Esta questão econômica liga-se ao fracasso da pretensão de limitar o desenvolvimento dos emergentes. Crescimento econômico que, sendo cada vez mais uma realidade concreta, começa a alterar a distribuição de poder político e econômico no mundo.

Fazem sentido, assim, as decisões já anunciadas de países como Rússia, Canadá, Austrália e Japão, de abandonar os compromissos assumidos no contexto do Protocolo de Kyoto, mesmo a custo de aprofundar a fragilidade desse acordo internacional que nunca contou com a adesão do maior emissor de gases do efeito estufa, os EUA.

Na outra ponta, países em desenvolvimento como China, Índia, Brasil e demais emergentes não abrem mão do princípio das responsabilidades comuns mas desiguais, que implica uma maior contribuição dos países industrializados para limitar a emissão de gases do efeito estufa, da qual são campeões há pelo menos duzentos anos (desde a Revolução Industrial do século 18).
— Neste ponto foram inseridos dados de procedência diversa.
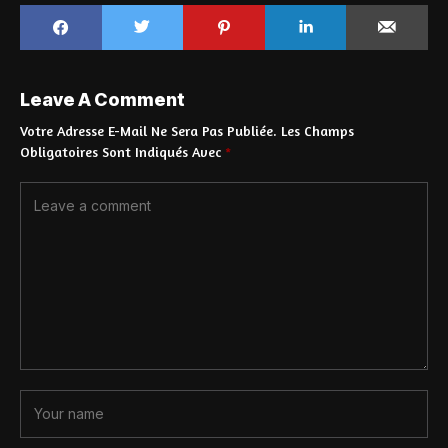
Leave A Comment
Votre Adresse E-Mail Ne Sera Pas Publiée.
Les Champs
Obligatoires Sont Indiqués Avec
*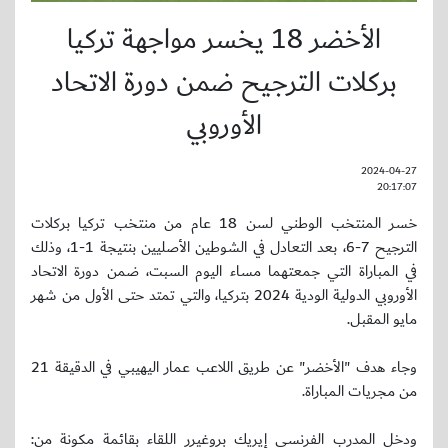
الأخضر 18 يخسر مواجهة تركيا
بركلات الترجيح ضمن دورة الاتحاد
الأوروبي
2024-04-27
20:17:07
خسر المنتخب الوطني لسن 18 عام من منتخب تركيا بركلات
الترجيح 7-6، بعد التعادل في الشوطين الأصليين بنتيجة 1-1، وذلك
في المباراة التي جمعتهما مساء اليوم السبت، ضمن دورة الاتحاد
الأوروبي الدولية الودية 2024 بتركيا، والتي تمتد حتى الأول من شهر
مايو المقبل.
وجاء هدف "الأخضر" عن طريق اللاعب عمار اليهيبي في الدقيقة 21
من مجريات المباراة.
ودخل المدرب الفرنسي إيريك بروغيرر اللقاء بقائمة مكونة من: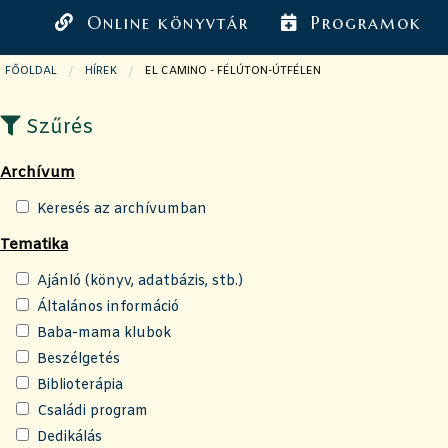
Online könyvtár
Programok
FŐOLDAL
HÍREK
JELENLEGI OLDAL:
EL CAMINO - FÉLÚTON-ÚTFÉLEN
Szűrés
Archívum
Keresés az archívumban
Tematika
Ajánló (könyv, adatbázis, stb.)
Általános információ
Baba-mama klubok
Beszélgetés
Biblioterápia
Családi program
Dedikálás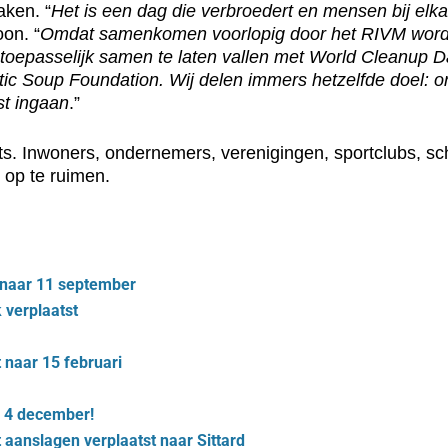
aken. “
Het is een dag die verbroedert en mensen bij elka
on. “
Omdat samenkomen voorlopig door het RIVM wordt
toepasselijk samen te laten vallen met World Cleanup 
lastic Soup Foundation. Wij delen immers hetzelfde doel:
st ingaan
.”
ts. Inwoners, ondernemers, verenigingen, sportclubs, s
 op te ruimen.
 naar 11 september
 verplaatst
 naar 15 februari
 4 december!
aanslagen verplaatst naar Sittard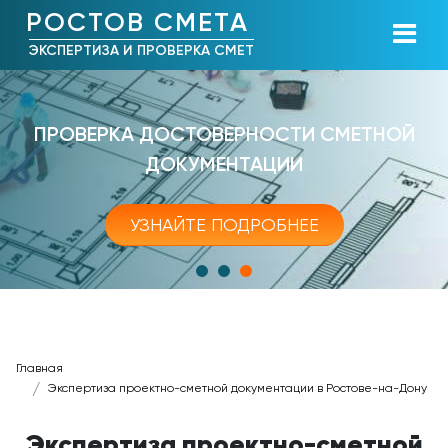
РОСТОВ СМЕТА
ЭКСПЕРТИЗА И ПРОВЕРКА СМЕТ
ПРОВЕРКА ДОСТОВЕРНОСТИ СМЕТНОЙ
ДОКУМЕНТАЦИИ
УЗНАЙТЕ ПОДРОБНЕЕ
Главная
Экспертиза проектно-сметной документации в Ростове-на-Дону
Экспертиза проектно-сметной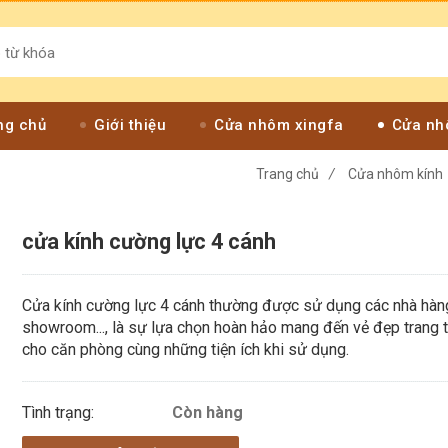
ng chủ
Giới thiệu
Cửa nhôm xingfa
Cửa nh
Trang chủ
/
Cửa nhôm kính
cửa kính cường lực 4 cánh
Cửa kính cường lực 4 cánh thường được sử dụng các nhà hàn
showroom..., là sự lựa chọn hoàn hảo mang đến vẻ đẹp trang 
cho căn phòng cùng những tiện ích khi sử dụng.
Tình trạng:
Còn hàng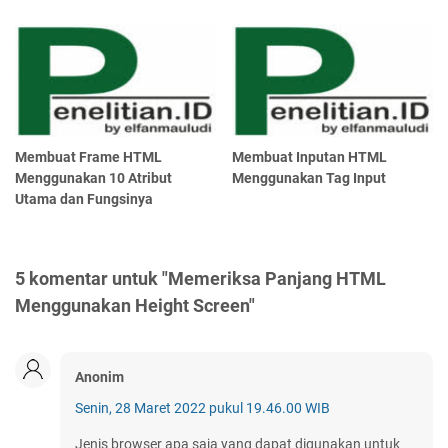
Membuat Frame HTML
Membuat Inputan HTML
Menggunakan 10 Atribut
Menggunakan Tag Input
Utama dan Fungsinya
5 komentar untuk "Memeriksa Panjang HTML
Menggunakan Height Screen"
Anonim
Senin, 28 Maret 2022 pukul 19.46.00 WIB
Jenis browser apa saja yang dapat digunakan untuk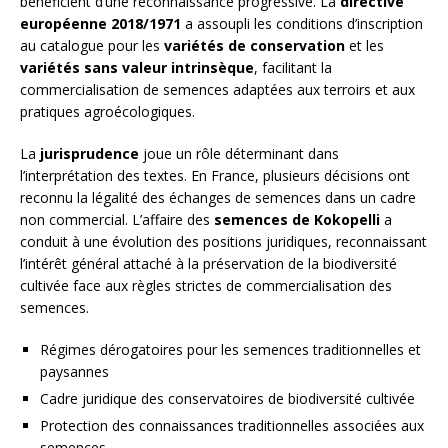
bénéficient d’une reconnaissance progressive. La
directive
européenne 2018/1971
a assoupli les conditions d’inscription
au catalogue pour les
variétés de conservation
et les
variétés sans valeur intrinsèque
, facilitant la
commercialisation de semences adaptées aux terroirs et aux
pratiques agroécologiques.
La
jurisprudence
joue un rôle déterminant dans
l’interprétation des textes. En France, plusieurs décisions ont
reconnu la légalité des échanges de semences dans un cadre
non commercial. L’affaire des
semences de Kokopelli
a
conduit à une évolution des positions juridiques, reconnaissant
l’intérêt général attaché à la préservation de la biodiversité
cultivée face aux règles strictes de commercialisation des
semences.
Régimes dérogatoires pour les semences traditionnelles et
paysannes
Cadre juridique des conservatoires de biodiversité cultivée
Protection des connaissances traditionnelles associées aux
semences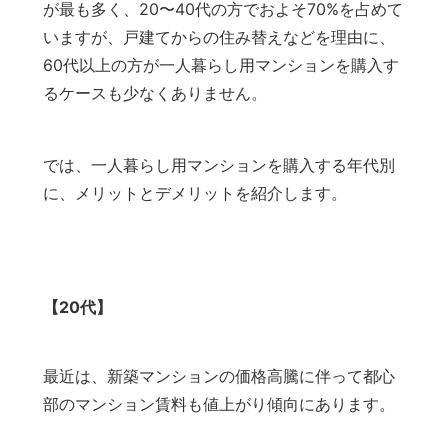
が最も多く、20〜40代の方でおよそ70%を占めて
いますが、戸建てからの住み替えなどを理由に、
60代以上の方が一人暮らし用マンションを購入す
るケースも少なくありません。
では、一人暮らし用マンションを購入する年代別
に、メリットとデメリットを紹介します。
【20代】
最近は、新築マンションの価格高騰に伴って都心
部のマンション賃料も値上がり傾向にあります。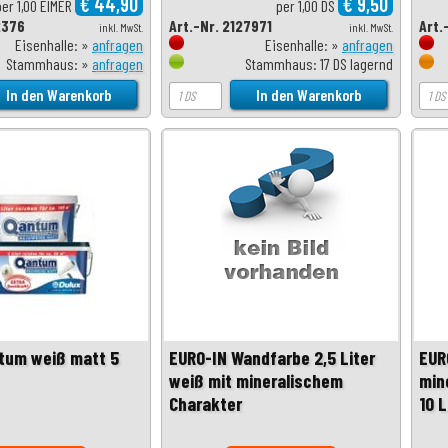
€ 44,90
€ 9,50
per 1,00 EIMER
per 1,00 DS
2376
Art.-Nr. 2127971
Art.
inkl. MwSt.
inkl. MwSt.
Eisenhalle: »
anfragen
Eisenhalle: »
anfragen
Stammhaus: »
anfragen
Stammhaus: 17 DS lagernd
tum weiß matt 5
EURO-IN Wandfarbe 2,5 Liter
EUR
weiß mit mineralischem
min
Charakter
10 L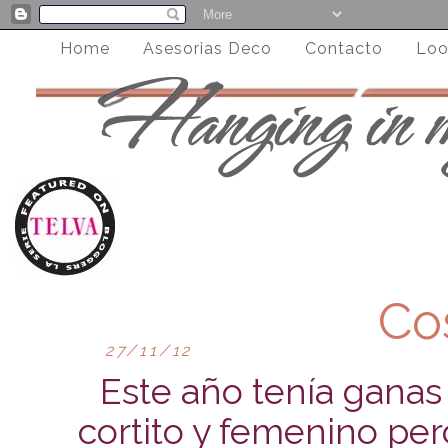
Home
Asesorias Deco
Contacto
Loo
Co
27/11/12
Este año tenía gana
cortito y femenino pero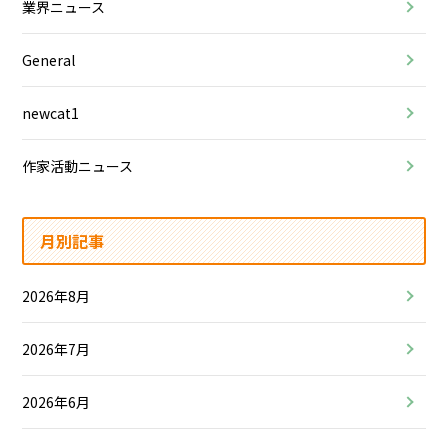
業界ニュース
General
newcat1
作家活動ニュース
月別記事
2026年8月
2026年7月
2026年6月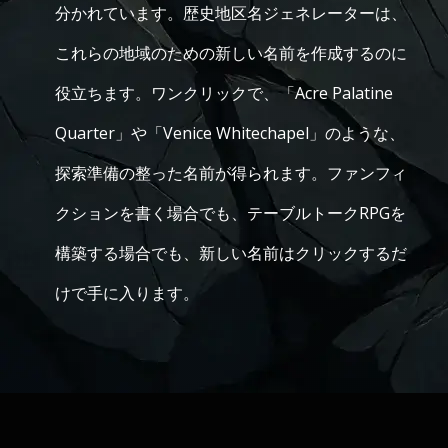
分かれています。歴史地区名ジェネレーターは、
これらの地域のための新しい名前を作成するのに
役立ちます。ワンクリックで、「Acre Palatine
Quarter」や「Venice Whitechapel」のような、
探索準備の整った名前が得られます。ファンフィ
クションを書く場合でも、テーブルトークRPGを
構築する場合でも、新しい名前はクリックするだ
けで手に入ります。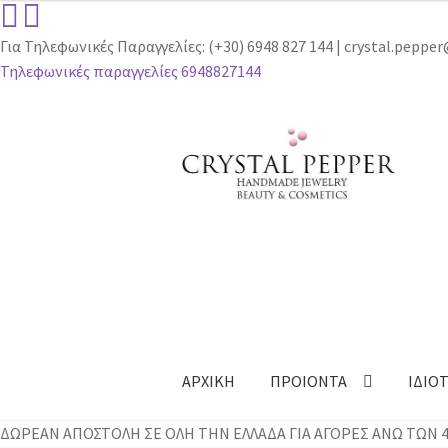
Για Τηλεφωνικές Παραγγελίες: (+30) 6948 827 144 | crystal.pepp
Τηλεφωνικές παραγγελίες 6948827144
Απευθείας
Μετάβαση
μετάβαση
σε
στην
περιεχόμενο
πλοήγηση
ΑΡΧΙΚΗ
ΠΡΟΙΟΝΤΑ
ΙΔΙΟ
ΔΩΡΕΑΝ ΑΠΟΣΤΟΛΗ ΣΕ ΟΛΗ ΤΗΝ ΕΛΛΑΔΑ ΓΙΑ ΑΓΟΡΕΣ ΑΝΩ ΤΩΝ 40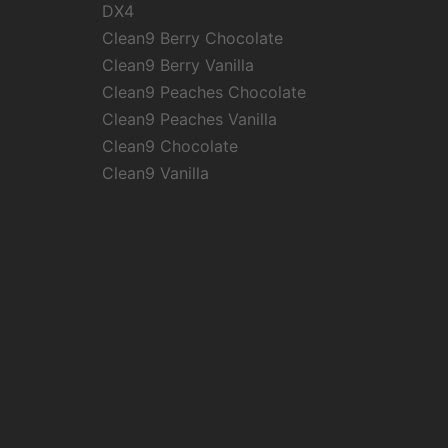
DX4
Clean9 Berry Chocolate
Clean9 Berry Vanilla
Clean9 Peaches Chocolate
Clean9 Peaches Vanilla
Clean9 Chocolate
Clean9 Vanilla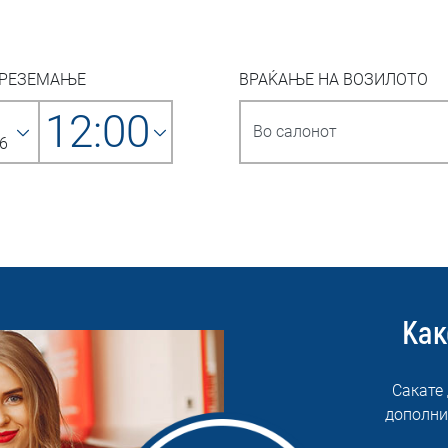
ПРЕЗЕМАЊЕ
ВРАЌАЊЕ НА ВОЗИЛОТО
12:00
6
Как
Сакате
дополни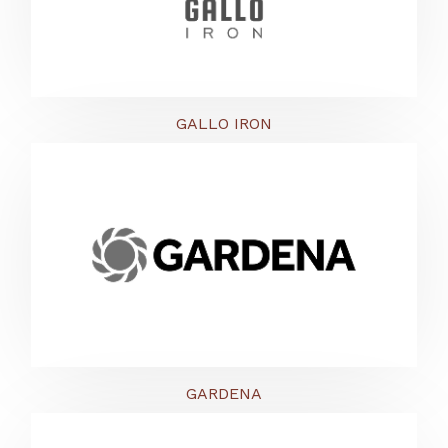
GALLO IRON
GARDENA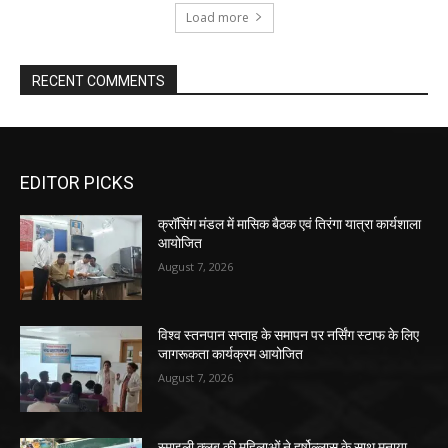
Load more
RECENT COMMENTS
EDITOR PICKS
क्रॉसिंग मंडल में मासिक बैठक एवं तिरंगा यात्रा कार्यशाला
आयोजित
August 7, 2026
विश्व स्तनपान सप्ताह के समापन पर नर्सिंग स्टाफ के लिए
जागरूकता कार्यक्रम आयोजित
August 7, 2026
स्माइली क्लब की महिलाओं ने हर्षोल्लास के साथ मनाया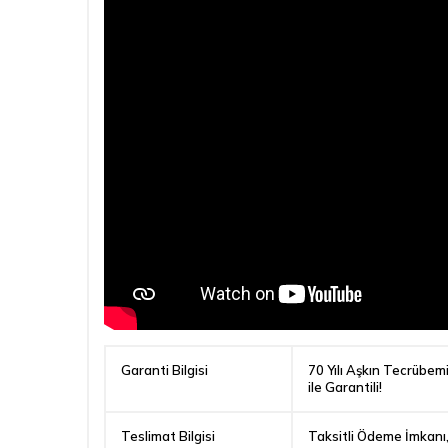
Garanti Bilgisi
70 Yılı Aşkın Tecrübem
ile Garantili!
Teslimat Bilgisi
Taksitli Ödeme İmkanı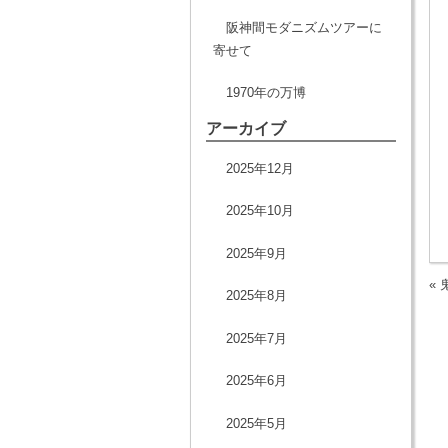
阪神間モダニズムツアーに
寄せて
1970年の万博
アーカイブ
2025年12月
2025年10月
2025年9月
«
2025年8月
2025年7月
2025年6月
2025年5月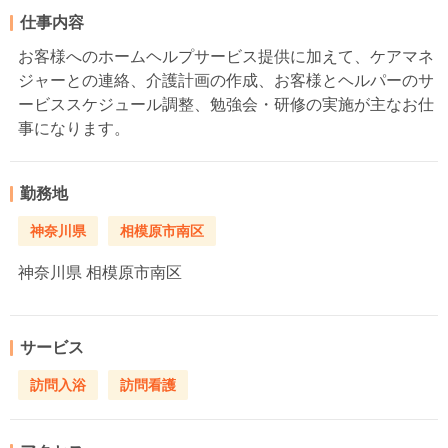
仕事内容
お客様へのホームヘルプサービス提供に加えて、ケアマネ
ジャーとの連絡、介護計画の作成、お客様とヘルパーのサ
ービススケジュール調整、勉強会・研修の実施が主なお仕
事になります。
勤務地
神奈川県
相模原市南区
神奈川県
相模原市南区
サービス
訪問入浴
訪問看護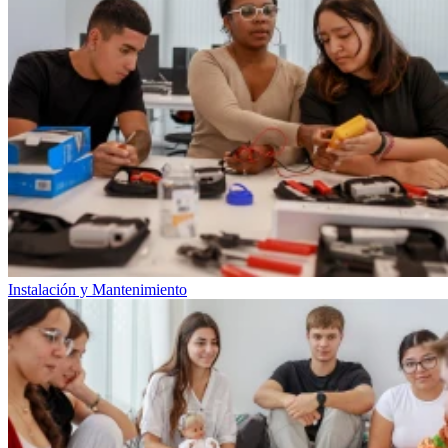
Instalación y Mantenimiento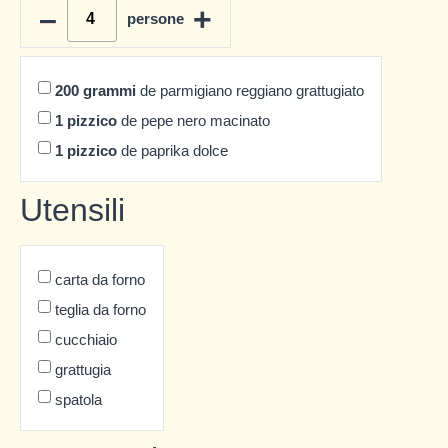
–
+
persone
200
grammi
de parmigiano reggiano grattugiato
1
pizzico
de pepe nero macinato
1
pizzico
de paprika dolce
Utensili
carta da forno
teglia da forno
cucchiaio
grattugia
spatola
Em nome daquele princípio os países emergentes não aceitam metas obrigatórias de corte nas emissões que podem comprometer e limitar seu próprio desenvolvimento, embora adotem políticas de mitigação voluntárias.

Os países ricos nunca tiveram boa vontade com aquele princípio que, agora, recusam, como a chanceler alemã Ângela Merkel demonstrou claramente ao exigir responsabilidades iguais para todos, impondo aos emergentes as mesmas metas obrigatórias de corte das emissões que o protocolo de Kyoto determina aos países de industrialização mais antiga. E citou explicitamente Brasil, Índia e China. Esta opinião é partilhada pela Comissária Europeia para Ação Climática, Connie Hedegaard, que também exige, para aceitar a renovação do Protocolo de Kyoto, que o bloco emergente aceite metas obrigatórias de corte.

Se a luta contra as agressões à natureza tem um caráter anticapitalista por exigir condições de produção e consumo menos predatórias, a disputa em torno da mudança climática tem também um caráter anti-imperialista. Ela opõe o direito ao desenvolvimento das nações do mundo à pretensão dos países ricos em manter tudo como está, sem mexer em suas próprias emissões de gases nocivos nem na maneira capitalista como a produção está organizada, nos países industrializados e também nas demais nações. É a disputa entre as potências capitalistas que se recusam a fazer qualquer concessão e o anseio dos povos pelo desenvolvimento. Este é o braço de ferro que pode ter consequências letais para as conferências climáticas e ambientais previstas para o futuro.